* **Extracted records**
--------------------------------

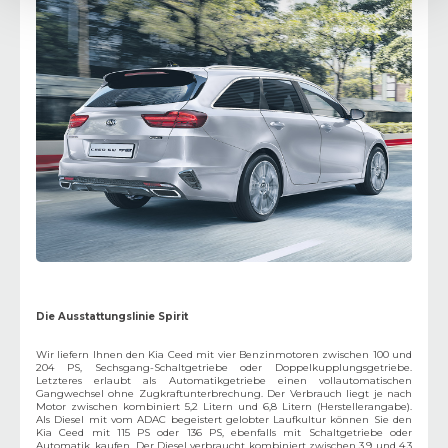
Die Ausstattungslinie Spirit
Wir liefern Ihnen den Kia Ceed mit vier Benzinmotoren zwischen 100 und
204 PS, Sechsgang-Schaltgetriebe oder Doppelkupplungsgetriebe.
Letzteres erlaubt als Automatikgetriebe einen vollautomatischen
Gangwechsel ohne Zugkraftunterbrechung. Der Verbrauch liegt je nach
Motor zwischen kombiniert 5,2 Litern und 6,8 Litern (Herstellerangabe).
Als Diesel mit vom ADAC begeistert gelobter Laufkultur können Sie den
Kia Ceed mit 115 PS oder 136 PS, ebenfalls mit Schaltgetriebe oder
Automatik, kaufen. Der Diesel verbraucht kombiniert zwischen 3,9 und 4,3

--------------------------------

* **What you need to do**
The result is a copy of every line above where the word "zwischen" shows up.

* **Result**
Wir liefern Ihnen den Kia Ceed mit vier Benzinmotoren zwischen 100 und
Motor zwischen kombiniert 5,2 Litern und 6,8 Litern (Herstellerangabe).
Automatik, kaufen. Der Diesel verbraucht kombiniert zwischen 3,9 und 4,3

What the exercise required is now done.